2. Üs ve Koloni Kurma: Devletler veya özel şirketler, Ay'da veya Mars'ta üsler veya koloniler kurduklarında, bu yerleşimlerin hukuki statüsü ve egemenlik hakları konusunda belirsizlikler ortaya çıkacaktır. Hangi yasaların geçerli olacağı, yerleşimlerin hangi ülkenin yetki alanında sayılacağı gibi konular, uluslararası hukukta tartışmalara yol açabilir. Bu tür durumlarda askeri çatışmalar bile yaşanabilir.

3. Çevresel Etkiler: Uzay madenciliği ve diğer faaliyetler, gök cisimlerinin doğal yapısını bozabilir. Bu durum, uzayın korunması ve sürdürülebilir kullanımı konusunda etik ve hukuki soruları gündeme getirecektir.

4. Askeri Kullanım ve Güvenlik: Uzayın askeri amaçlarla kullanımı, silahların yerleştirilmesi veya düşmanca eylemler, dünya üzerindeki jeopolitik dengeleri etkileyebilir ve yeni bir silahlanma yarışına yol açabilir. Örneğin bir ülkenin Ay’da bir üs kurduğunu ve başka kimsenin Ay’a iniş yapmasına izin vermediğini düşünün. Bu durumda dünyadaki diğer tüm ülkelerin hakkı gasp edilmiş olacaktır.
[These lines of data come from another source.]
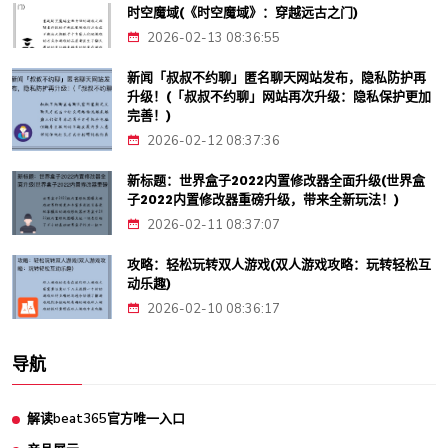
时空魔域(《时空魔域》：穿越远古之门)
2026-02-13 08:36:55
新闻「叔叔不约聊」匿名聊天网站发布，隐私防护再
升级！(「叔叔不约聊」网站再次升级：隐私保护更加
完善！)
2026-02-12 08:37:36
新标题：世界盒子2022内置修改器全面升级(世界盒
子2022内置修改器重磅升级，带来全新玩法！)
2026-02-11 08:37:07
攻略：轻松玩转双人游戏(双人游戏攻略：玩转轻松互
动乐趣)
2026-02-10 08:36:17
导航
解读beat365官方唯一入口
SONUÇ: UZAYDA MÜLKİYET HAKLARININ GELECEĞİ

Uzayda mülkiyet hakları konusu, teknolojik ilerlemeler ve artan uzay faaliyetleriyle birlikte daha da önem kazanmaktadır. Mevcut uluslararası antlaşmalar, bu konudaki birçok soruya net cevaplar sunmamaktadır. Bu nedenle, uluslararası toplumun, uzayın barışçıl, adil ve sürdürülebilir kullanımı için yeni ve kapsamlı bir hukuki çerçeve oluşturması gerekmektedir. Aksi takdirde, uzayda yaşanacak mülkiyet ve egemenlik tartışmaları, dünya üzerindeki çatışmaların uzaya taşınmasına neden olabilir.
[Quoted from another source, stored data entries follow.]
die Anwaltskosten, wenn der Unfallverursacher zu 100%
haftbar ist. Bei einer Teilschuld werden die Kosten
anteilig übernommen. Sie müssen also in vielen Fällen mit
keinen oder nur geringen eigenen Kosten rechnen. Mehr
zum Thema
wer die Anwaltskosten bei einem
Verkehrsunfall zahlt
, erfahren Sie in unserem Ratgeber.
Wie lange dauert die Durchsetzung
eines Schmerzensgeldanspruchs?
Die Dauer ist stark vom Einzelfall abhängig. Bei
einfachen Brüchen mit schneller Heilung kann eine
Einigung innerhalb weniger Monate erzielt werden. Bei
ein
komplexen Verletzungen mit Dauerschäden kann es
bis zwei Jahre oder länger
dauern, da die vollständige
Gelecekte, Ay'da veya Mars'ta kurulacak kolonilerde yaşayan insanlar, hangi yasalara tabi olacak? Uzayda işlenen suçlar nasıl yargılanacak? Bu ve benzeri soruların cevabı, insanlığın uzaydaki geleceğini şekillendirecektir. Bu nedenle, uluslararası işbirliği ve hukuki düzenlemeler, uzayın barışçıl ve ortak kullanımını sağlamak için elzemdir. Ancak ülkemizde derhal bu konuda bir bilimsel ve hukuki çalıştay düzenlemeli ve ülkemizin Uzay Vatan’da çıkarlarının korunması için gerekli önlemler alınmalarıdır, böylece torunlarımızın uzaydaki hakları korunmuş olacaktır.